Rapports contenus dans le document E/C.2/2009/2/Add.17:

- Association des familles et des femmes des zones rurales

- Corporation of Opportunity and Joint Action

- Global Foundation for Democracy and Development

- Fédération internationale des malentendants

- Fondation turque pour la lutte contre l’érosion du sol, pour le reboisement et pour la protection des habitats naturels

Rapports contenus dans le document E/C.2/2009/2/Add.18:

- Centre for Social Research

- Femmes solidaires

- Global Policy Forum

- The Humane Society of the United States

- International Police Association (Association internationale de police)

EXAMEN DES MÉTHODES DE TRAVAIL DU COMITÉ

Le représentant de la Turquie a relaté les discussions menées lors de la réunion du Groupe de travail officieux du Comité des ONG, tenue le 12 janvier 2009. La première question traitée portait sur le statut des rapports quadriennaux et sur la façon d’améliorer la procédure de présentation de ces rapports. À l’issue de la discussion sur ce point, le Groupe a décidé de présenter au Comité un projet de décision par lequel il donnerait à l’ECOSOC la liste des ONG qui n’ont pas présenté de rapports quadriennaux pendant deux ou plusieurs périodes consécutives, afin de suspendre leur statut. Il a été précisé que des rappels ont été envoyés à ces ONG.

Le Groupe de travail a aussi examiné le problème de la vérification des activités des ONG requérantes, afin d’éviter qu’elles soient impliquées dans une activité ayant quelque lien que ce soit avec le terrorisme ou des activités criminelles. Le Secrétariat devrait faire des recherches pour vérifier que les ONG requérantes ne figurent pas sur les listes de terroristes.

Enfin, le Groupe de travail a abordé la question des ONG provenant des pays en développement, qui sont sous-représentés auprès de l’ECOSOC. Il a décidé de proposer au Comité qu’il demande au Secrétariat de redoubler d’efforts, par le biais des programmes de sensibilisation, pour encourager les ONG des pays en développement à demander le statut consultatif.

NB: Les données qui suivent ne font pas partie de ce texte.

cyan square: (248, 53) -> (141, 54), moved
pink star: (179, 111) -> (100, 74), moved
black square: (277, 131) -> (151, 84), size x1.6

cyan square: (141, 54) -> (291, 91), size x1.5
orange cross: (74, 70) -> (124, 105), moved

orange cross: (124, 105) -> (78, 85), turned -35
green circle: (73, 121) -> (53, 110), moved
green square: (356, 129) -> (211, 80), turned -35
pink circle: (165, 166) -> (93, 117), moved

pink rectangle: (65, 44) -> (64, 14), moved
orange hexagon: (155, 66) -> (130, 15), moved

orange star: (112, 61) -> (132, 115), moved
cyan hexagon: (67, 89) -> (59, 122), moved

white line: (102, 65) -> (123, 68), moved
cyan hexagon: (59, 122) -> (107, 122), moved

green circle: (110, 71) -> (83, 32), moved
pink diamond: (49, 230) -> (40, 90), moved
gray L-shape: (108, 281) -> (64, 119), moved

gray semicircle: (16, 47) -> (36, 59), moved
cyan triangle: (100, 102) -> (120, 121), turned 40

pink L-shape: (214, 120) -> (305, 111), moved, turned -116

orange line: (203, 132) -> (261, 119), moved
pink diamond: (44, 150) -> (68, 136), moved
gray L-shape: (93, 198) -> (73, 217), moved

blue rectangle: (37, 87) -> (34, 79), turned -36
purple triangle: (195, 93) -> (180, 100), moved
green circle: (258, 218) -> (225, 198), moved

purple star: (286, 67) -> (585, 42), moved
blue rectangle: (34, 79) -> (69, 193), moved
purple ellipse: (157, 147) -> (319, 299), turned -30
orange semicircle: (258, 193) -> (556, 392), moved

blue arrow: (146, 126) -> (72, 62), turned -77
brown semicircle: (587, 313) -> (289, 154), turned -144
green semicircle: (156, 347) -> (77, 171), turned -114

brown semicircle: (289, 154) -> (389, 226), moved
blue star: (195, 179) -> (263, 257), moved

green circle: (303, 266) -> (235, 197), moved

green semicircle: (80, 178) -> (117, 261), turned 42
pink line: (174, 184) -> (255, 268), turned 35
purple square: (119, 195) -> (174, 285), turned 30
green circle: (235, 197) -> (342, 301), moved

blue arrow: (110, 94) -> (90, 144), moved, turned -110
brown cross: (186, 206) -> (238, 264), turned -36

Après cet exposé, le représentant du Maroc est intervenu pour souligner le problème de la sous-représentation des ONG des pays en développement. Il a en outre demandé ce qui empêchait, d’un point de vue juridique, les États observateurs comme le sien à avoir accès aux séances informelles du Comité. On a beaucoup de mal en tant que non membre du Comité à avoir accès aux informations utiles, a-t-il en effet noté.

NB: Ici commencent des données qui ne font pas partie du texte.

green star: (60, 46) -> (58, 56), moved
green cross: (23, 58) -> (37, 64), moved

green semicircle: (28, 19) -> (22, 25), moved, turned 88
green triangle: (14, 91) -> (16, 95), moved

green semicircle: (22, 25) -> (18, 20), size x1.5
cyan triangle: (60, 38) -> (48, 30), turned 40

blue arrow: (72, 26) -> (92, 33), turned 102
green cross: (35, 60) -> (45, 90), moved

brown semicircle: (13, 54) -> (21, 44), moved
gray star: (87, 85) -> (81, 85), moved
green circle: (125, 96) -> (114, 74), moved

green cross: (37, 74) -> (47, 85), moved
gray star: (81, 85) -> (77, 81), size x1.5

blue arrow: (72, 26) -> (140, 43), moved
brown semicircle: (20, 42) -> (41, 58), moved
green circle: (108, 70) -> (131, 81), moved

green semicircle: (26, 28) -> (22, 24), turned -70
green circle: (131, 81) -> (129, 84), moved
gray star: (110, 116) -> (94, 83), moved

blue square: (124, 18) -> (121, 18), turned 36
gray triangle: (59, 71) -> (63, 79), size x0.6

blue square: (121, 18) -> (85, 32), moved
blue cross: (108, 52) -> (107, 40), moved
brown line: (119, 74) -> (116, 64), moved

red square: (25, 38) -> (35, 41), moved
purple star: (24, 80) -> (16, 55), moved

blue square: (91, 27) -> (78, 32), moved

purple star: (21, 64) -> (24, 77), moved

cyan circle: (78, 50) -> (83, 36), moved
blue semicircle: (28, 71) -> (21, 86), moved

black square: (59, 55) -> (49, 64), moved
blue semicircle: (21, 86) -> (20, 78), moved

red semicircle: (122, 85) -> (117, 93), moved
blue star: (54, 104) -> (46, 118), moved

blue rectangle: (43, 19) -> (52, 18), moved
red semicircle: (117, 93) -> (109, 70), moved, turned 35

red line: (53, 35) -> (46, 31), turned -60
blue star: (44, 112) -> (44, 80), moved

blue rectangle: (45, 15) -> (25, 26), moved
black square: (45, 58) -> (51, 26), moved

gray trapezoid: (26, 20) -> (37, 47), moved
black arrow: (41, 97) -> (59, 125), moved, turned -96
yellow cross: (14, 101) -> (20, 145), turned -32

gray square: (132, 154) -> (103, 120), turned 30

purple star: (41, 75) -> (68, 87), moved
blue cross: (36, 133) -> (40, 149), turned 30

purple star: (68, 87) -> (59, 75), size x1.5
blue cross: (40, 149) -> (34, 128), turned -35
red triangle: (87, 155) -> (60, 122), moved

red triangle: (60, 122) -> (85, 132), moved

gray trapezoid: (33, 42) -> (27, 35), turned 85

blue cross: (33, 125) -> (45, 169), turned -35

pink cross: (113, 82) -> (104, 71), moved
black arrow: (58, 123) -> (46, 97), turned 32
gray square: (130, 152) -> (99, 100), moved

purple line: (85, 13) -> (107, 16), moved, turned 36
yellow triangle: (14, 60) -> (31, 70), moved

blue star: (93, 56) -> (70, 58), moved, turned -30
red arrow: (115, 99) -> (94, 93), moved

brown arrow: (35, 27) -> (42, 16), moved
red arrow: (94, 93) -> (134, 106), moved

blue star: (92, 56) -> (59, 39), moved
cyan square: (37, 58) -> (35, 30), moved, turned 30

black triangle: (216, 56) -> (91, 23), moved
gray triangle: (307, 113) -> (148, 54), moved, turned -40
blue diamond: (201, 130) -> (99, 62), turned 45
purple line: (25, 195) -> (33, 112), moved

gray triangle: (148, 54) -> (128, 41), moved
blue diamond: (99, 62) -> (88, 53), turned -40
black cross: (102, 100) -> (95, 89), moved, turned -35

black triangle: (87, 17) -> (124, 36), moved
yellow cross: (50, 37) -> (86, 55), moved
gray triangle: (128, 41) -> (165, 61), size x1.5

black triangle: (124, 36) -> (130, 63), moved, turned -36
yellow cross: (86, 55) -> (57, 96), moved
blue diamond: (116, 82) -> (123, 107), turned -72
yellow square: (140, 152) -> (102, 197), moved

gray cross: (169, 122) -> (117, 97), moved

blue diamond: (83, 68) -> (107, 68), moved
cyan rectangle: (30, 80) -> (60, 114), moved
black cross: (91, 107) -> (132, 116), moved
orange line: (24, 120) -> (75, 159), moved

Mme HANIFA MÉZOUI, responsable de la Section des ONG à l’ONU, a suggéré que les États observateurs contactent les membres du Comité de leur région, afin de connaître les demandes d’ONG de la même région. Elle a ensuite rappelé que les pays observateurs ont le droit de s’exprimer au cours des séances officielles du Comité. S’il y a des séances officieuses, c’est surtout pour traiter de certaines questions plus rapidement, et non pour dissimuler quelque chose, a-t-elle assuré. Le Secrétariat est tenu de fournir les renseignements nécessaires sur une ONG, à la demande d’un État, a-t-elle aussi précisé.

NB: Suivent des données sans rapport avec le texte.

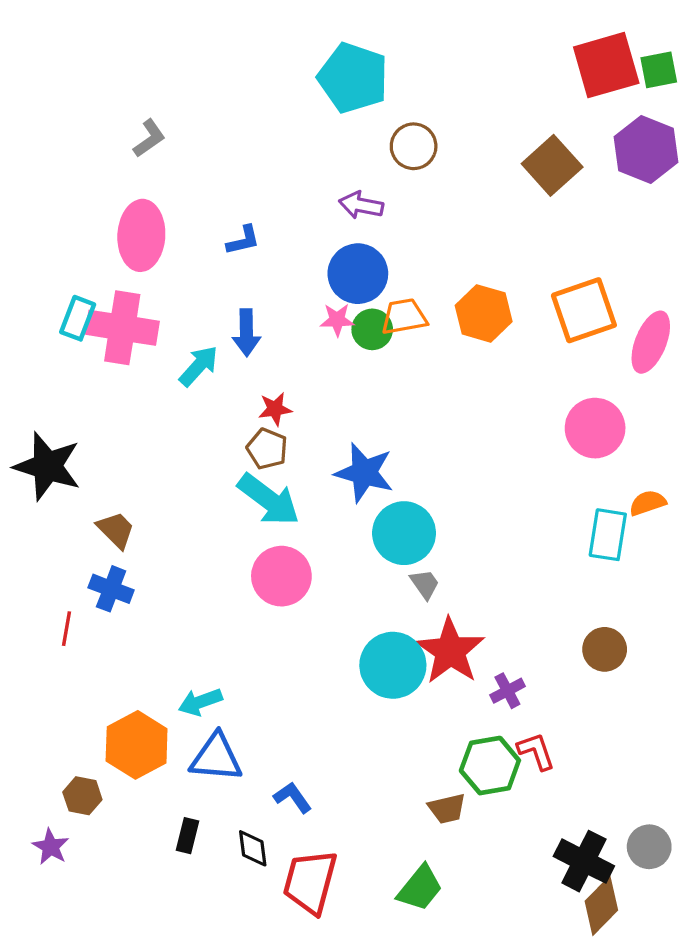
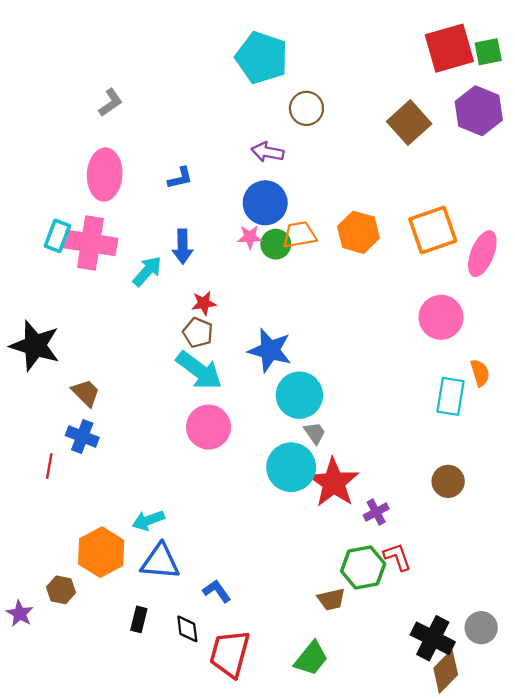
orange semicircle: (648, 503) -> (480, 373), turned 92
cyan circle: (393, 665) -> (291, 467), moved
purple star: (51, 847) -> (20, 614), moved

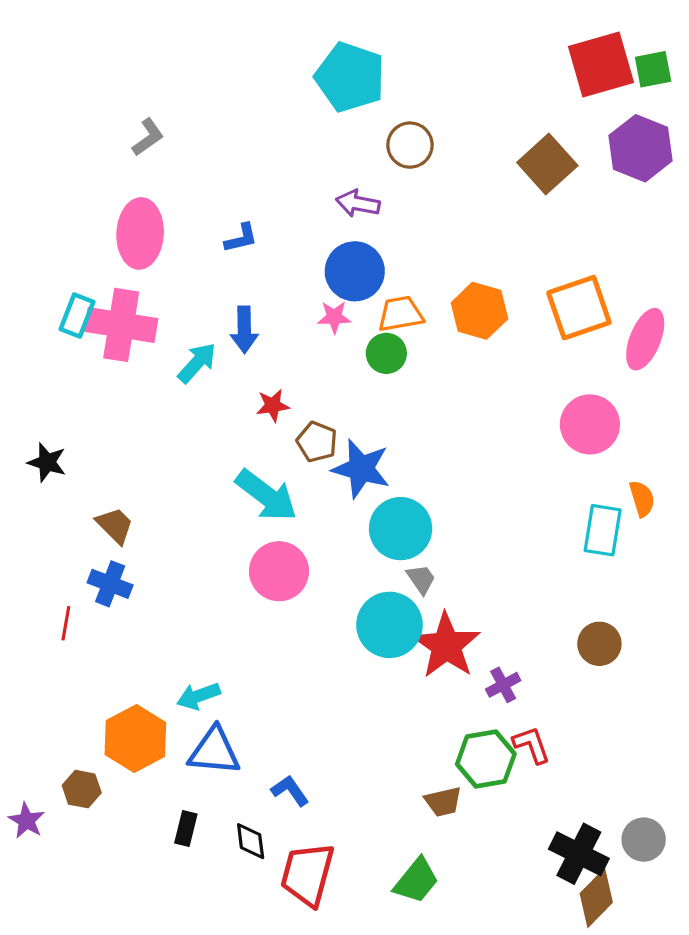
green circle: (276, 244) -> (386, 353), moved
brown pentagon: (198, 333) -> (317, 442), moved
black star: (35, 346) -> (47, 462), size x0.6

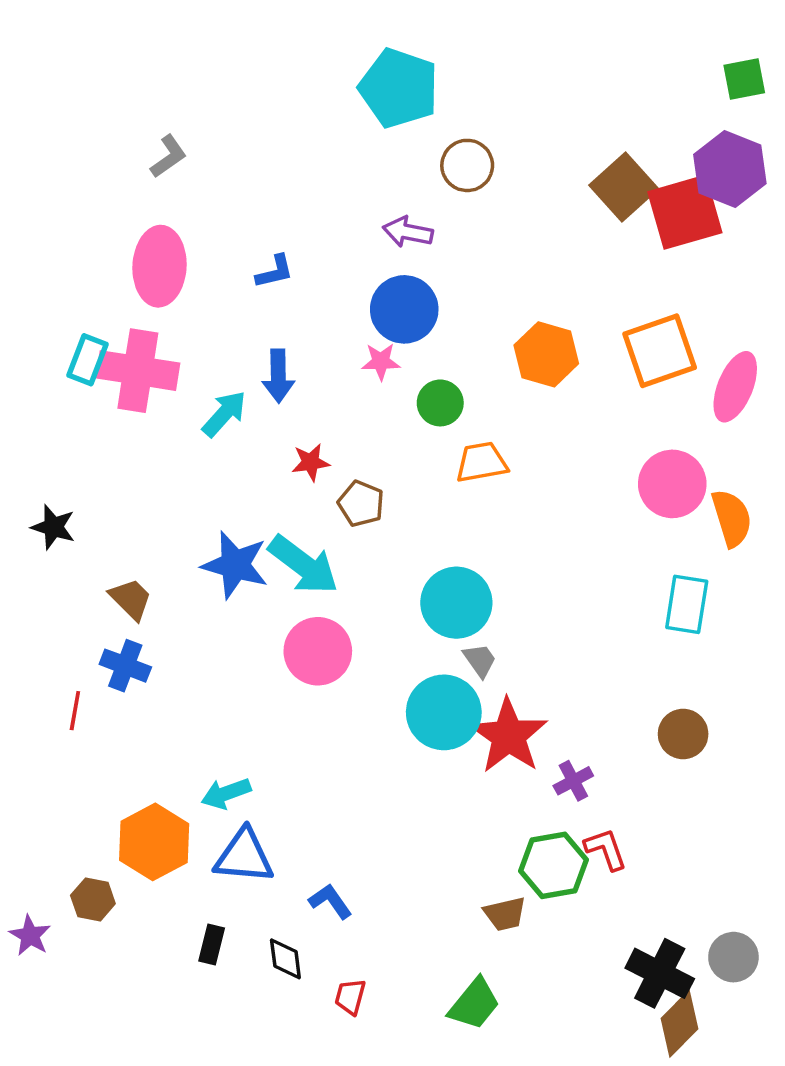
red square: (601, 65) -> (685, 212), moved
orange trapezoid: (401, 314) -> (482, 462), moved
blue star: (361, 469) -> (235, 565), moved
orange semicircle: (642, 499) -> (732, 518), moved, size x1.4
red trapezoid: (307, 874) -> (350, 997), size x0.5

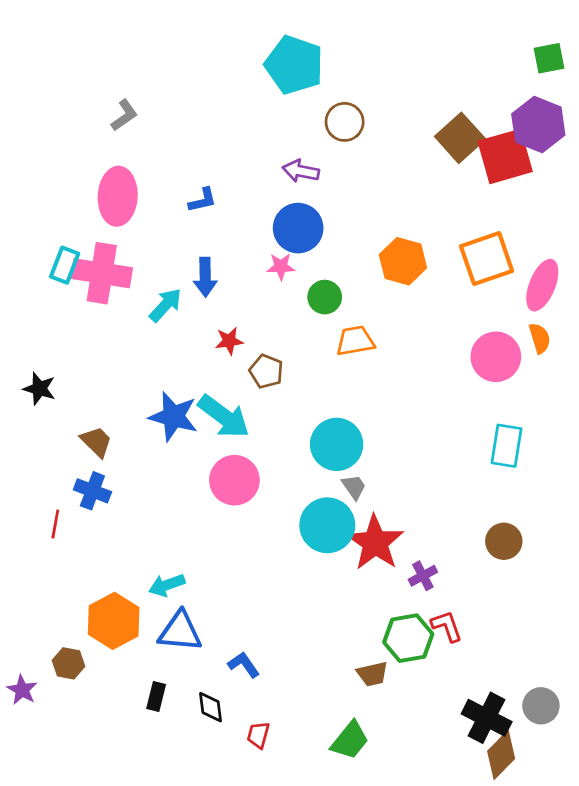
orange semicircle: (732, 518) -> (540, 338), moved, size x0.7

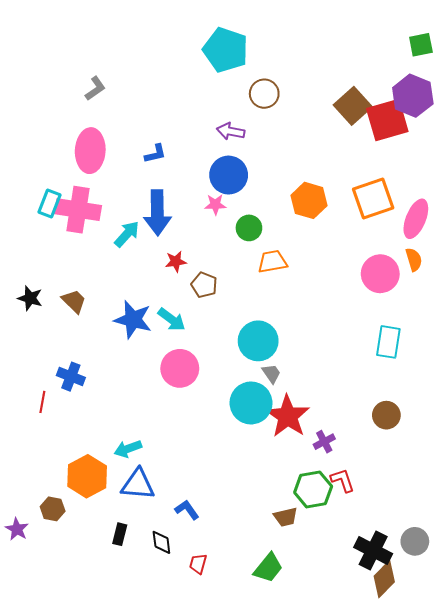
blue arrow: (205, 277) -> (157, 213), size x1.5
cyan arrow: (224, 417) -> (172, 320), size x0.7
brown trapezoid: (96, 442) -> (74, 301), moved

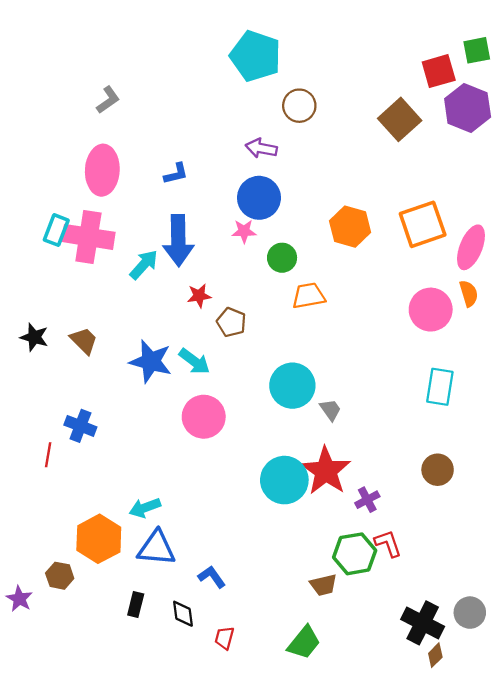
red square: (387, 120) -> (439, 71), moved, size x0.7
gray trapezoid: (271, 373) -> (330, 410), moved
cyan circle: (251, 403) -> (284, 480), moved
brown diamond: (384, 579) -> (435, 655), size x0.6

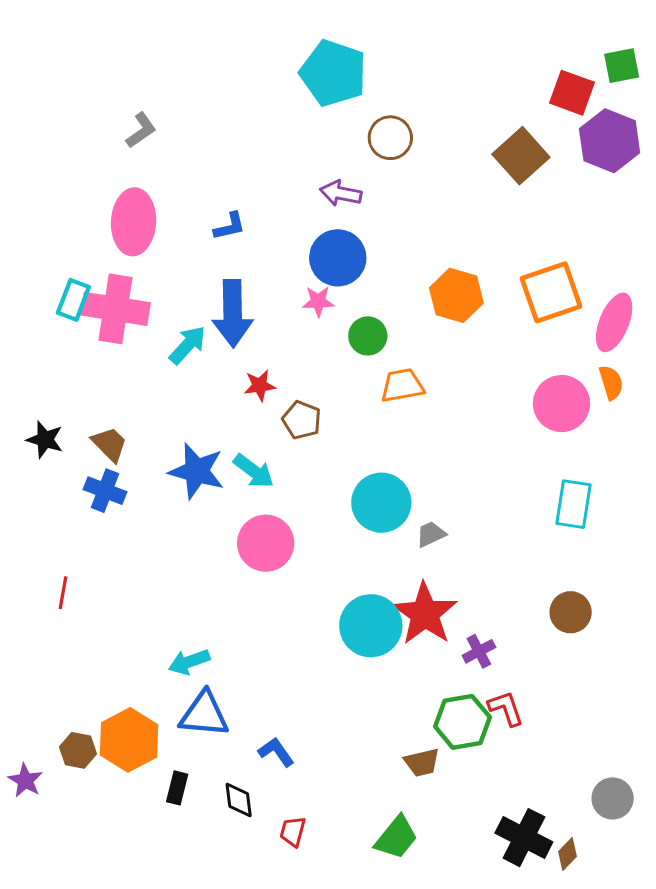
red square: (439, 71) -> (572, 93), turned 36
gray trapezoid: (330, 410) -> (431, 534), turned -80
blue cross: (80, 426) -> (105, 491), moved
orange hexagon: (99, 539) -> (129, 740), moved
black cross: (423, 623) -> (524, 838), moved

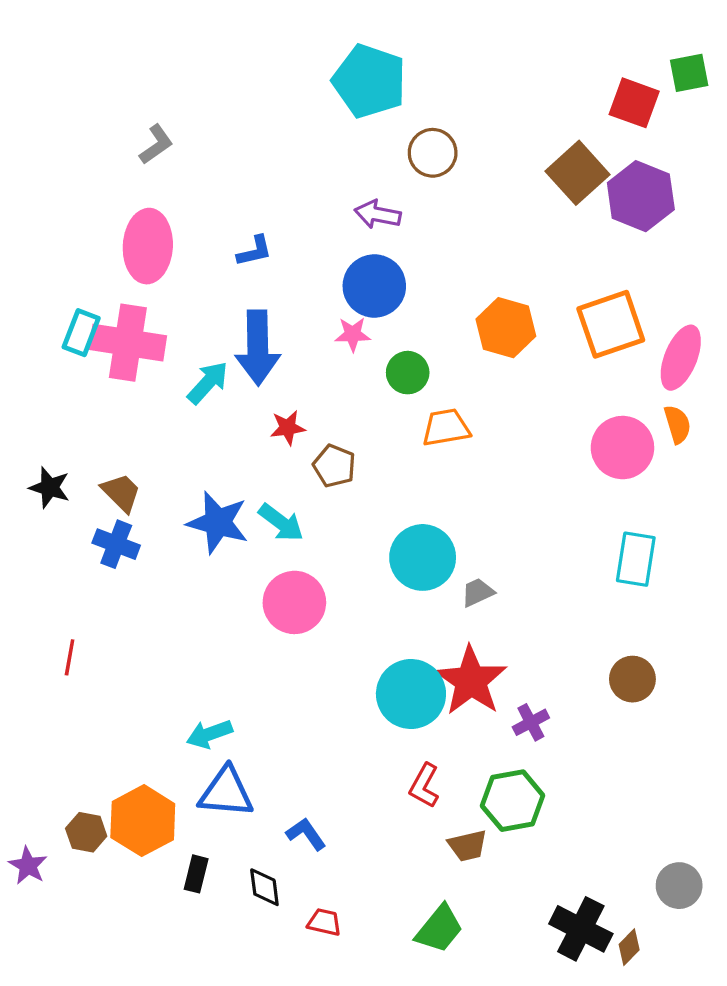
purple hexagon: (610, 141) -> (641, 196), moved
red L-shape: (506, 708) -> (424, 786), moved, turned -132
red trapezoid: (293, 832) -> (324, 922), turned 88

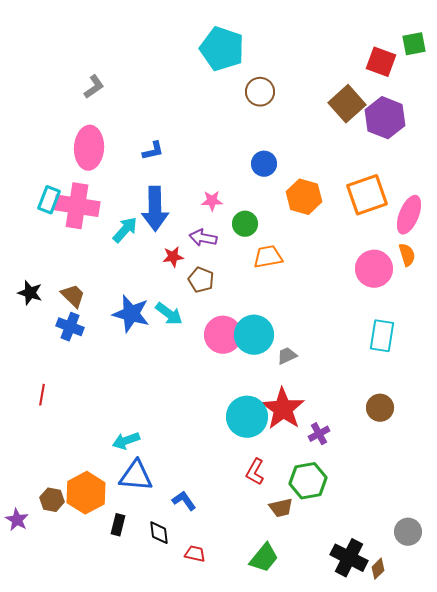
purple arrow: (378, 214) -> (203, 238), moved
blue circle: (374, 286) -> (264, 164), moved, size x0.7
pink circle: (294, 602) -> (223, 335), moved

Le représentant de Cuba a confirmé que le Comité ne veut rien cacher, insistant sur la transparence des travaux du Comité. Il s’est toutefois demandé ce qui avait été fait concernant les 31 organisations qui n’ont pas présenté leurs rapports.

Le statut consultatif est subdivisé en trois catégories: le statut consultatif général, le statut consultatif spécial et l’inscription sur la Liste. Le statut consultatif général concerne les ONG qui poursuivent des activités couvrant la plupart des domaines d’action du Conseil économique et social. Ces ONG sont ainsi autorisées à soumettre au Conseil des communications écrites et des pétitions, et à proposer l’inscription de points à l’ordre du jour du Conseil et de ses organes subsidiaires. Le statut consultatif spécial concerne, quant à lui, des ONG internationalement reconnues pour leur compétence particulière dans certains domaines d’activité du Conseil. Ces ONG peuvent également soumettre des communications écrites et des pétitions. L’inscription sur la Liste concerne les ONG qui contribuent de temps à autre aux travaux du Conseil. Celles-ci ne peuvent soumettre au Conseil que des communications écrites.

Le site du Comité peut être consulté à l’adresse Internet suivante: www.un.org/esa/coordination/ngo.

Le Comité des ONG poursuivra ses travaux lundi 26 janvier, à 10 heures.